Page images and extracted text:

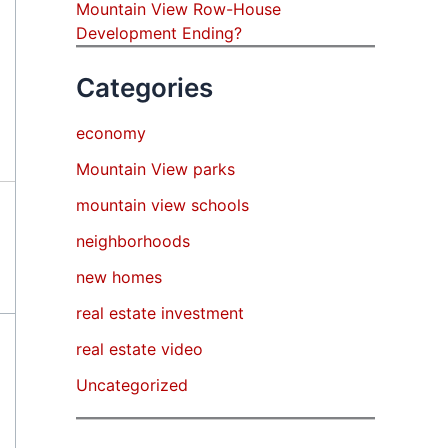
Mountain View Row-House
Development Ending?
Categories
economy
Mountain View parks
mountain view schools
neighborhoods
new homes
real estate investment
real estate video
Uncategorized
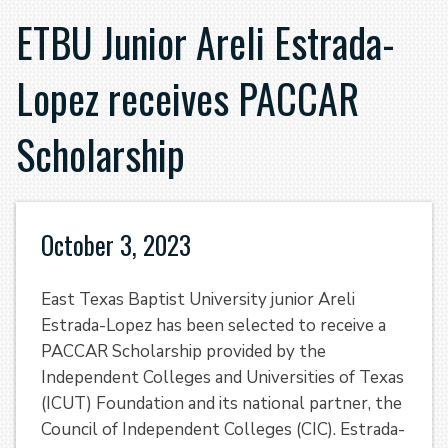
ETBU Junior Areli Estrada-
Lopez receives PACCAR
Scholarship
October 3, 2023
East Texas Baptist University junior Areli
Estrada-Lopez has been selected to receive a
PACCAR Scholarship provided by the
Independent Colleges and Universities of Texas
(ICUT) Foundation and its national partner, the
Council of Independent Colleges (CIC). Estrada-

- Prompt
Your copy should match the data exactly, apart from the images, which are dropped.

- Answer below
Mountain View Row-House
Development Ending?
Categories
economy
Mountain View parks
mountain view schools
neighborhoods
new homes
real estate investment
real estate video
Uncategorized
ETBU Junior Areli Estrada-
Lopez receives PACCAR
Scholarship
October 3, 2023
East Texas Baptist University junior Areli
Estrada-Lopez has been selected to receive a
PACCAR Scholarship provided by the
Independent Colleges and Universities of Texas
(ICUT) Foundation and its national partner, the
Council of Independent Colleges (CIC). Estrada-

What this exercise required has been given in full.